Many commentators complained that the Williams opinion was confusing. The primary complaint was that two aspects of the Court’s holding are fundamentally inconsistent; critics complained that a jury cannot consider harm to others for reprehensibility purposes (which is part of determining the proper degree of punishment) without running afoul of the court’s prohibition against punishing a defendant for harm to others. In our view, the two aspects of Williams are easily reconciled. A jury can consider harm to others in determining whether the defendant’s conduct was reprehensible enough to support a three-to-one ratio versus a one-to-one ratio, but the denominator in the ratio must be the harm to the plaintiff, and cannot include harm to others.

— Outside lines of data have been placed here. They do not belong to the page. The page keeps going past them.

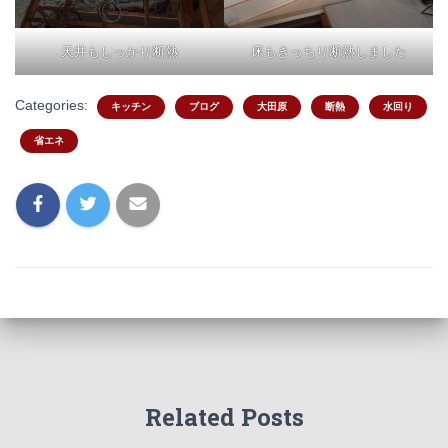
天井もしっかり断熱
床もきっちり断熱しました
Categories:
キッチン
ブログ
大田原
断熱
水回り
省エネ
Related Posts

For example, if the plaintiff presents evidence that the defendant caused the plaintiff to suffer $100,000 in actual harm, and also presents evidence that the defendant caused similar harm to 9 nonparties, the jury could properly consider the evidence of harm to others in determining that the ratio should be three-to-one instead of one-to-one, but the jury could apply the three-to-one ratio multiplier only to the plaintiff’s actual harm ($100,000), not the total harm allegedly caused to the plaintiff and all the nonparties ($1 million).
In the near future, the California Court of Appeal may clarify the proper application of Williams. We are aware of three pending appeals in which the defendants are seeking reversal based on Williams. Holdgrafer v. Unocal is pending in the Second Appellate District, Division Six (Ventura). It was argued on May 23, 2007, but the court subsequently accepted two rounds of supplemental briefing and resubmitted the case on December 21, 2007. Buell-Wilson v. Ford Motor Co. is pending in the Fourth Appellate District, Division One (San Diego). It was argued on December 11, 2007. Bullock v. Philip Morris is pending in the Second Appellate District, Division Three (Los Angeles). It was argued December 12, the day after the Buell-Wilson argument. Under the California rule requiring courts to issue an opinion within 90 days after submission, we should see opinions in all three cases by the end of March.
In Bullock, the court of appeal took the unusual step of inviting the parties to submit names of amici who might be interested in submitting briefs. After receiving lists from both parties, the court invited and received a wide range of amicus briefs on the effect of Williams. Copies of the briefing can be found at this link.
In the interests of full disclosure, we should mention that the authors of this blog are counsel of record for Unocal in the Holdgrafer appeal and we have an attorney-client relationship with Philip Morris.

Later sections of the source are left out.